Check each line of the entries below for the string "Campionati" and state how many lines have it, with no other text.

(Stored items from a collection)
______
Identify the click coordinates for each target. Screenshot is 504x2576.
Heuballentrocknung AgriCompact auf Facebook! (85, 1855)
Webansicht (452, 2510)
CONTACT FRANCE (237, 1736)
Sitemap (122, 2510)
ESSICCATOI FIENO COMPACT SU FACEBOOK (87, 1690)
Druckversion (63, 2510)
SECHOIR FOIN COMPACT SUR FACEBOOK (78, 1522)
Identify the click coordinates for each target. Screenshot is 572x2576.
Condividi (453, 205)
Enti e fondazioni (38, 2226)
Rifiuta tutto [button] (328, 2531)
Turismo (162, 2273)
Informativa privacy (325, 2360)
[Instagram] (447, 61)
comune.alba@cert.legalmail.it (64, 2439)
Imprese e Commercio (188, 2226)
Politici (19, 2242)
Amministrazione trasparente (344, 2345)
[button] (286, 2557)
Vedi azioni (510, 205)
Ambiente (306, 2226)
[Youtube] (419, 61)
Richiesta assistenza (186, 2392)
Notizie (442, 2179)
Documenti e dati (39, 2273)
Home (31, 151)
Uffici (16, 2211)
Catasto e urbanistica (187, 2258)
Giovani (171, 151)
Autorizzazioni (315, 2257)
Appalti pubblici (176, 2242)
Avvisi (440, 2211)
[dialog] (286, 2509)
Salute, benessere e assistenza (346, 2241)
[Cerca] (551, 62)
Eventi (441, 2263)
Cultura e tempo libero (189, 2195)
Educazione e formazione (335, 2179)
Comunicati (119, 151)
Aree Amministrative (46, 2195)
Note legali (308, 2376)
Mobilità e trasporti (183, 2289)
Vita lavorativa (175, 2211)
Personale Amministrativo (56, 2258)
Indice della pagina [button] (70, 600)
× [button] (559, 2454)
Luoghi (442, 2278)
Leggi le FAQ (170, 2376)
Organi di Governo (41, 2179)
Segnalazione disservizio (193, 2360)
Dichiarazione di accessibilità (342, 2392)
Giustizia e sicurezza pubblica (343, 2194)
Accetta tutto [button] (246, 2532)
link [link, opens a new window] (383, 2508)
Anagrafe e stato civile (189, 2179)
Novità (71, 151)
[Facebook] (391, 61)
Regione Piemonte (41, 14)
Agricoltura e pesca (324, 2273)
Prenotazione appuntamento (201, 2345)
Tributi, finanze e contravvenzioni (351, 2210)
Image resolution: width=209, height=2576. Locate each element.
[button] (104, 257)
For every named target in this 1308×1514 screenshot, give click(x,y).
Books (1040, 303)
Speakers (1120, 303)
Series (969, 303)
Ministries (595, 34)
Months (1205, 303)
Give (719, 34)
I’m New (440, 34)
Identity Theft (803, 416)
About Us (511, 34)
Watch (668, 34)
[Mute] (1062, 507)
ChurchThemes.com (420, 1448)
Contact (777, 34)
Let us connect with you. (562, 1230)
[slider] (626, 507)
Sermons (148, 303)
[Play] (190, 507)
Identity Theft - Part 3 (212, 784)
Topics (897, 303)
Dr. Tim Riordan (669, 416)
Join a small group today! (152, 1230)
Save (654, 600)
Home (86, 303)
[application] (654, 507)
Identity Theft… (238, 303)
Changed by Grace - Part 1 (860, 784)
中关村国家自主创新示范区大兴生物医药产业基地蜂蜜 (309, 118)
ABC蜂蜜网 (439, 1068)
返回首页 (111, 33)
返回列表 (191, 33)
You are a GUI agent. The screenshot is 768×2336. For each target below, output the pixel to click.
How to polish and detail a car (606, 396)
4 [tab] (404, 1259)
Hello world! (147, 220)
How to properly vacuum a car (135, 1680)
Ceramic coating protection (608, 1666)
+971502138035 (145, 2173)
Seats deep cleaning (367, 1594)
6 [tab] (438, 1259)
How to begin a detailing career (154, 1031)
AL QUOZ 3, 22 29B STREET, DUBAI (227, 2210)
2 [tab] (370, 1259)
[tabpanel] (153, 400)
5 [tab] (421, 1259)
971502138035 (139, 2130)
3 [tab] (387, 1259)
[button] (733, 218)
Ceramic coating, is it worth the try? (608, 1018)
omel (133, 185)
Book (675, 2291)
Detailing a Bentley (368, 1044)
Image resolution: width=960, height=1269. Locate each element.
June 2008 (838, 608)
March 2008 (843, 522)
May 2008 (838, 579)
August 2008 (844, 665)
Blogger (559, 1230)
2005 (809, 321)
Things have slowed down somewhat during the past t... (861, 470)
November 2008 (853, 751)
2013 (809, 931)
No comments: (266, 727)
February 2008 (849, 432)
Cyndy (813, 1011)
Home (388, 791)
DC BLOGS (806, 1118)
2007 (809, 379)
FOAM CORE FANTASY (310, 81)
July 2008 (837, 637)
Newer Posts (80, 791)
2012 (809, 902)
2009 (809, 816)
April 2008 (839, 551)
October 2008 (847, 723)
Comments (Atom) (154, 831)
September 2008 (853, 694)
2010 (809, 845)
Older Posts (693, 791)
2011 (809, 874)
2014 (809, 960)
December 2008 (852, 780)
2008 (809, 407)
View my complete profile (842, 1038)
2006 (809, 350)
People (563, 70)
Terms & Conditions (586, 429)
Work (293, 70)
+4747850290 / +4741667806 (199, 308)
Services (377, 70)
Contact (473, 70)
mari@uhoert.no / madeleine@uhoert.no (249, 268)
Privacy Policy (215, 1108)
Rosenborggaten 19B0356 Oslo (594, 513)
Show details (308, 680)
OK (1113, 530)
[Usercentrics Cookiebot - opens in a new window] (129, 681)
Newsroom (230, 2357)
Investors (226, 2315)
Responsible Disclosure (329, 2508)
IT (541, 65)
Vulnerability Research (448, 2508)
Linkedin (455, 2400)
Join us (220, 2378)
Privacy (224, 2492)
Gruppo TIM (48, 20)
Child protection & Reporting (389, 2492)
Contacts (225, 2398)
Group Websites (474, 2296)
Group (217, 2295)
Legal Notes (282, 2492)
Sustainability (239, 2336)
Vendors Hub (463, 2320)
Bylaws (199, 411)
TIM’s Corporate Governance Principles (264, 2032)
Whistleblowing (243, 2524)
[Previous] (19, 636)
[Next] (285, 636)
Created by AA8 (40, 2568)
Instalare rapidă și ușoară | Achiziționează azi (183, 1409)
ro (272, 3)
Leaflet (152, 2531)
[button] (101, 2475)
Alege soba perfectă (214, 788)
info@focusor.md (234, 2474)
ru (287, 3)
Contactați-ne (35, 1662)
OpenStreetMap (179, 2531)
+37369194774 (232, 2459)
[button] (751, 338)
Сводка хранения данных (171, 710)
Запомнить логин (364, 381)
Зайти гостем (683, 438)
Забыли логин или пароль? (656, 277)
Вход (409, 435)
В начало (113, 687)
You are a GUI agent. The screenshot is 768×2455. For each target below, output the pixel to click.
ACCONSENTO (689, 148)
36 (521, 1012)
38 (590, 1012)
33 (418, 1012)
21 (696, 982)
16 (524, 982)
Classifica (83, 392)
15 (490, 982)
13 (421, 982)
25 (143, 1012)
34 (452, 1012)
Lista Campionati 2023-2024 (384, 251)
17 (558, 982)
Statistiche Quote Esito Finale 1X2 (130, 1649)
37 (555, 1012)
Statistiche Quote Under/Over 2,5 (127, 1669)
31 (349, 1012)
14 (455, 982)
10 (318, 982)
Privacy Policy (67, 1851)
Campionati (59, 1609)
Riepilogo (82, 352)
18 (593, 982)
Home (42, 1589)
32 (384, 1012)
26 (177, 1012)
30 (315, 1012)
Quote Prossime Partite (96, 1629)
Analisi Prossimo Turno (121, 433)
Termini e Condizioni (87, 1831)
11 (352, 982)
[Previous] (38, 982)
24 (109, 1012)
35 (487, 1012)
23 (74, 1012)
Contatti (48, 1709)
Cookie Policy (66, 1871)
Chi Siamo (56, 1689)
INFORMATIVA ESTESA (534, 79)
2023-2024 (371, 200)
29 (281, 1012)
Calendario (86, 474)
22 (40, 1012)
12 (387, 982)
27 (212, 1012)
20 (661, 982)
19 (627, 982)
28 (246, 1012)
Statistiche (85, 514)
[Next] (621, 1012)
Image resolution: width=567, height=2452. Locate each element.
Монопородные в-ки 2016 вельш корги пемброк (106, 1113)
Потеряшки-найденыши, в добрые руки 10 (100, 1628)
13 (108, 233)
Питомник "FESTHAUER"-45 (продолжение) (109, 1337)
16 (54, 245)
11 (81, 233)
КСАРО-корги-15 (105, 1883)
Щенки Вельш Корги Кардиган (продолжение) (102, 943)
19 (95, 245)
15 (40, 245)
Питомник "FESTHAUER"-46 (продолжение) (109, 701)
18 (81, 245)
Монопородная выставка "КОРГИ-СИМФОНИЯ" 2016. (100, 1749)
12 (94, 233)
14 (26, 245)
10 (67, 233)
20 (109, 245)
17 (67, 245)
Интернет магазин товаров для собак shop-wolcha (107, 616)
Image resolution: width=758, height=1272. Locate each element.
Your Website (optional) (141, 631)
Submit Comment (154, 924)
______
SOLUTION.
2